Wandering Thoughts archives

2017-08-15

How to get per-user fair share scheduling on Ubuntu 16.04 (with systemd)

When I wrote up imposing temporary CPU and memory limits on a user on Ubuntu 16.04, I sort of discovered that I had turned on per-user fair share CPU scheduling as a side effect, although I didn't understand exactly how to do this deliberately. Armed with a deeper understanding of how to tell if fair share scheduling was on, I've now done a number of further experiments and I believe I have definitive answers. This applies only to Ubuntu 16.04 and its version of systemd as configured by Ubuntu; it doesn't seem to apply to, for example, a stock Fedora 26 system.

To enable per user fair share CPU scheduling, it appears that you must do two things:

  • First, set CPUAccounting=true on user.slice. You can do this temporarily with 'systemctl --runtime set-property' or permanently enable it.

  • Second, arrange to have CPUAccounting=true set on an active user slice. If you do this temporarily with 'systemctl --runtime', the user must be logged in with some sort of session at the time. If you do this permanently, nothing happens until that user logs in and systemd creates their user-${UID}.slice slice.

Once you've done both of these, all future (user) sessions from any user will have their processes included in per-user fair share scheduling. If you used 'systemctl --runtime' on a user-${UID}.slice, it doesn't matter if that user logs completely out and their slice goes away; the fair share scheduling sticks despite this. However, fair-share scheduling goes away if all users log out and user.slice is removed by systemd. You need at least one remaining user session at all times to keep user.slice still in use (a detached screen session will do).

If you want to force existing processes to be subject to per-user fair share scheduling, you must arrange to set CPUAccounting=true on all current user scopes:

for i in $(systemctl -t scope list-units |
           awk '{print $1}' |
           grep '^session-.*\.scope$'); do
    systemctl --runtime set-property $i CPUAccounting=true
done

This creates a slightly different cgroup hierarchy than you'll get from completely proper fair share scheduling, but the differences are probably unimportant in practice.

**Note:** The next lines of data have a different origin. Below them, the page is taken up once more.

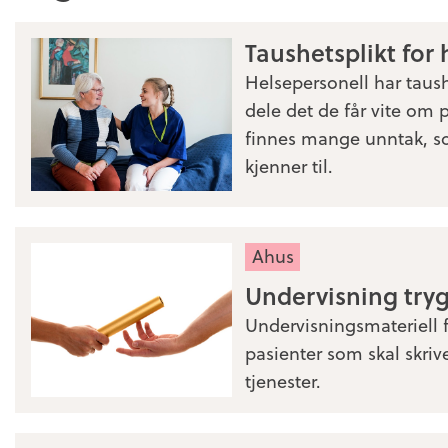
Taushetsplikt for
Helsepersonell har taush
dele det de får vite om
finnes mange unntak, so
kjenner til.
Ahus
Undervisning try
Undervisningsmateriell
pasienter som skal skri
tjenester.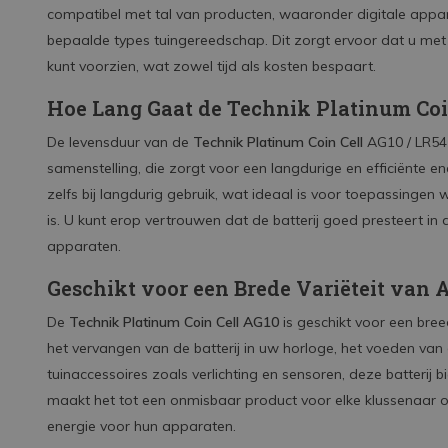
compatibel met tal van producten, waaronder digitale appar
bepaalde types tuingereedschap. Dit zorgt ervoor dat u me
kunt voorzien, wat zowel tijd als kosten bespaart.
Hoe Lang Gaat de Technik Platinum Coi
De levensduur van de
Technik Platinum Coin Cell
AG10 / LR54 
samenstelling, die zorgt voor een langdurige en efficiënte ene
zelfs bij langdurig gebruik, wat ideaal is voor toepassingen
is. U kunt erop vertrouwen dat de batterij goed presteert in 
apparaten.
Geschikt voor een Brede Variëteit van 
De
Technik Platinum Coin Cell AG10
is geschikt voor een bre
het vervangen van de batterij in uw horloge, het voeden van 
tuinaccessoires zoals verlichting en sensoren, deze batterij b
maakt het tot een onmisbaar product voor elke klussenaar o
energie voor hun apparaten.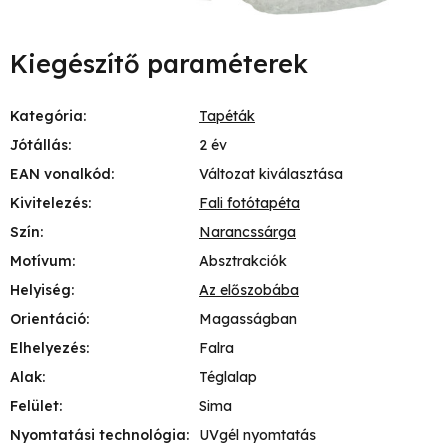
Kiegészítő paraméterek
Kategória
:
Tapéták
Jótállás
:
2 év
EAN vonalkód
:
Változat kiválasztása
Kivitelezés
:
Fali fotótapéta
Szín
:
Narancssárga
Motívum
:
Absztrakciók
Helyiség
:
Az előszobába
Orientáció
:
Magasságban
Elhelyezés
:
Falra
Alak
:
Téglalap
Felület
:
Sima
Nyomtatási technológia
:
UVgél nyomtatás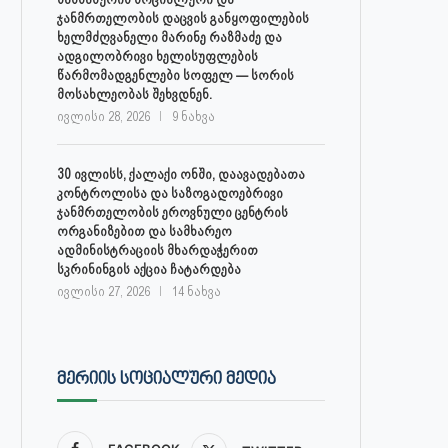
ჯანმრთელობის დაცვის განყოფილების
ხელმძღვანელი მარინე რაზმაძე და
ადგილობრივი ხელისუფლების
წარმომადგენლები სოფელ — სორის
მოსახლეობას შეხვდნენ.
ივლისი 28, 2026
9 ნახვა
30 ივლისს, ქალაქი ონში, დაავადებათა
კონტროლისა და საზოგადოებრივი
ჯანმრთელობის ეროვნული ცენტრის
ორგანიზებით და სამხარეო
ადმინისტრაციის მხარდაჭერით
სკრინინგის აქცია ჩატარდება
ივლისი 27, 2026
14 ნახვა
ᲛᲔᲠᲘᲘᲡ ᲡᲝᲪᲘᲐᲚᲣᲠᲘ ᲛᲔᲓᲘᲐ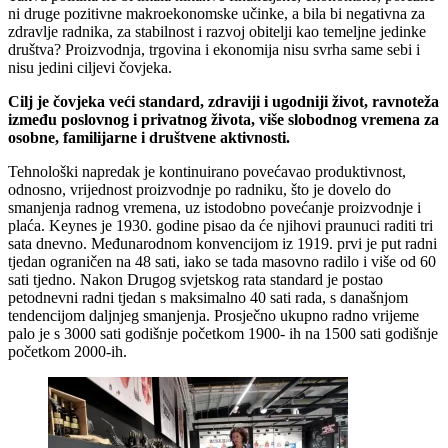
ni druge pozitivne makroekonomske učinke, a bila bi negativna za
zdravlje radnika, za stabilnost i razvoj obitelji kao temeljne jedinke
društva? Proizvodnja, trgovina i ekonomija nisu svrha same sebi i
nisu jedini ciljevi čovjeka.
Cilj je čovjeka veći standard, zdraviji i ugodniji život, ravnoteža
između poslovnog i privatnog života, više slobodnog vremena za
osobne, familijarne i društvene aktivnosti.
Tehnološki napredak je kontinuirano povećavao produktivnost,
odnosno, vrijednost proizvodnje po radniku, što je dovelo do
smanjenja radnog vremena, uz istodobno povećanje proizvodnje i
plaća. Keynes je 1930. godine pisao da će njihovi praunuci raditi tri
sata dnevno. Međunarodnom konvencijom iz 1919. prvi je put radni
tjedan ograničen na 48 sati, iako se tada masovno radilo i više od 60
sati tjedno. Nakon Drugog svjetskog rata standard je postao
petodnevni radni tjedan s maksimalno 40 sati rada, s današnjom
tendencijom daljnjeg smanjenja. Prosječno ukupno radno vrijeme
palo je s 3000 sati godišnje početkom 1900- ih na 1500 sati godišnje
početkom 2000-ih.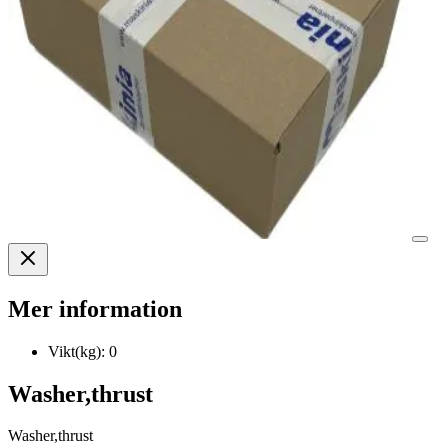
Mer information
Vikt(kg):
0
Washer,thrust
Washer,thrust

In regular fair share scheduling, all processes from the same user are grouped together under user.slice/user-${UID}.slice, so they contend evenly with each other. When you force scopes this way, processes get grouped into their scopes, so they go in user.slice/user-${UID}.slice/session-<blah>.scope; as a result, a user's scopes also are fair-share scheduled against each other. This only applies to current processes and scopes; as users log out and then back in again, their new processes will be all grouped together.

If you have a sufficiently small number of users who will log in to your machines and run CPU-consuming things, it's feasible to create permanent settings for each of them with 'systemctl set-property user-${UID}.slice CPUAccounting=true'. If you have lots of users, as we do, this is infeasible; if nothing else, your /etc/systemd/system directory would wind up utterly cluttered. This means that you have to do it on the fly (and then do it again if all user sessions ended and systemd deleted user.slice).

This is where we run into an important limitation of per user fair share scheduling on a normally configured Ubuntu 16.04. As we've set fair-share scheduling up, this only applies to processes that are under user.slice; system processes are not fair-share scheduled. It turns out that user cron jobs don't run under user.slice and so are not fair-share scheduled. All processes created by user cron entries wind up all grouped together under cron.service; there is no per-user separation and nothing is put under user slices.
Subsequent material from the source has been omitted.